:: DATA SHOWN ::

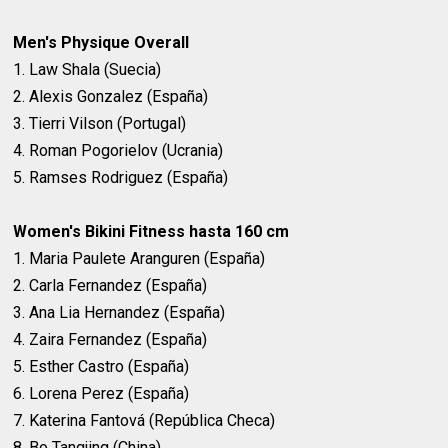
Men's Physique Overall
1. Law Shala (Suecia)
2. Alexis Gonzalez (España)
3. Tierri Vilson (Portugal)
4. Roman Pogorielov (Ucrania)
5. Ramses Rodriguez (España)
Women's Bikini Fitness hasta 160 cm
1. Maria Paulete Aranguren (España)
2. Carla Fernandez (España)
3. Ana Lia Hernandez (España)
4. Zaira Fernandez (España)
5. Esther Castro (España)
6. Lorena Perez (España)
7. Katerina Fantová (República Checa)
8. Bo Tangjing (China)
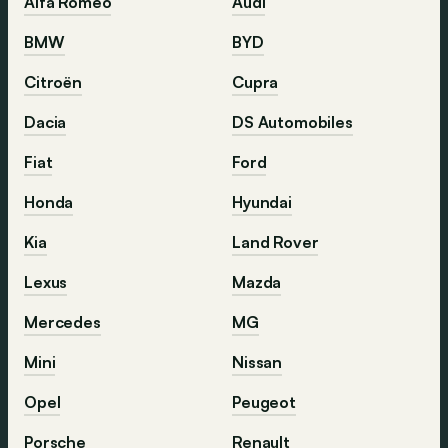
Alfa Romeo
Audi
BMW
BYD
Citroën
Cupra
Dacia
DS Automobiles
Fiat
Ford
Honda
Hyundai
Kia
Land Rover
Lexus
Mazda
Mercedes
MG
Mini
Nissan
Opel
Peugeot
Porsche
Renault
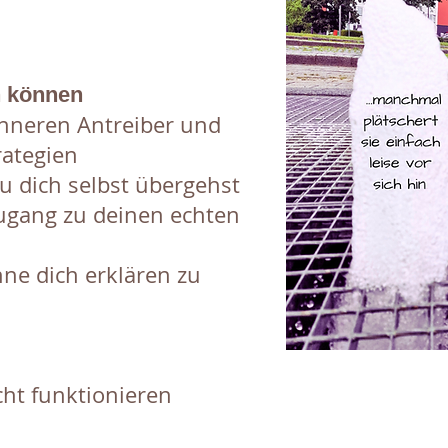
n können
inneren Antreiber und
rategien
u dich selbst übergehst
gang zu deinen echten
hne dich erklären zu
cht funktionieren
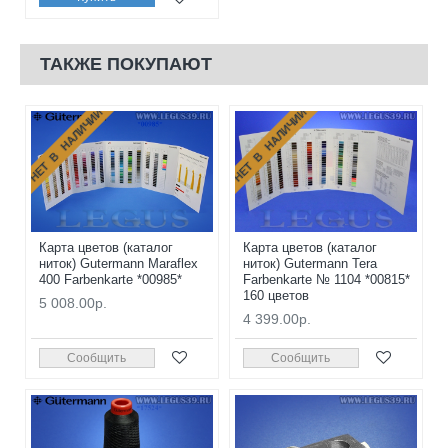
ТАКЖЕ ПОКУПАЮТ
НЕТ В НАЛИЧИИ
НЕТ В НАЛИЧИИ
Карта цветов (каталог
Карта цветов (каталог
ниток) Gutermann Maraflex
ниток) Gutermann Tera
400 Farbenkarte *00985*
Farbenkarte № 1104 *00815*
160 цветов
5 008.00р.
4 399.00р.
Сообщить
Сообщить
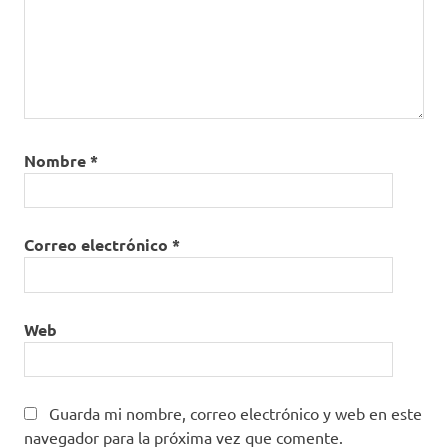
Nombre
*
Correo electrónico
*
Web
Guarda mi nombre, correo electrónico y web en este
navegador para la próxima vez que comente.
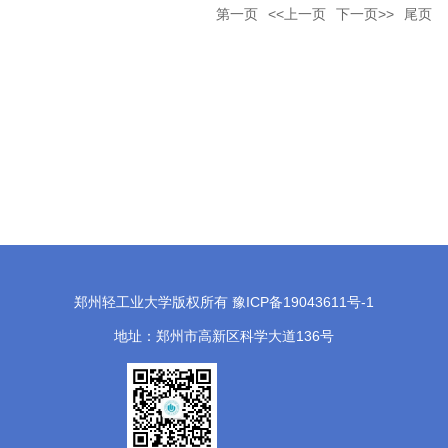
第一页
<<上一页
下一页>>
尾页
郑州轻工业大学版权所有 豫ICP备19043611号-1
地址：郑州市高新区科学大道136号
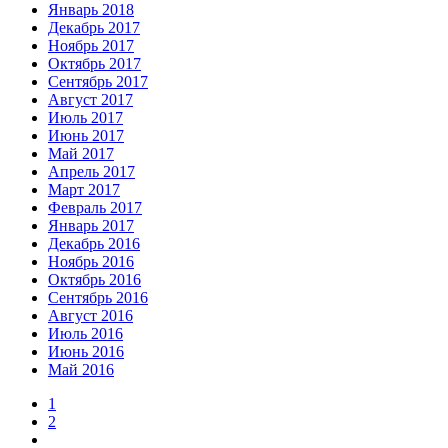
Январь 2018
Декабрь 2017
Ноябрь 2017
Октябрь 2017
Сентябрь 2017
Август 2017
Июль 2017
Июнь 2017
Май 2017
Апрель 2017
Март 2017
Февраль 2017
Январь 2017
Декабрь 2016
Ноябрь 2016
Октябрь 2016
Сентябрь 2016
Август 2016
Июль 2016
Июнь 2016
Май 2016
1
2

:::

### EXERCISE
Copy every line of the listing that contains the word "Farbenkarte".

### EXERCISE SOLUTION
400 Farbenkarte *00985*
Farbenkarte № 1104 *00815*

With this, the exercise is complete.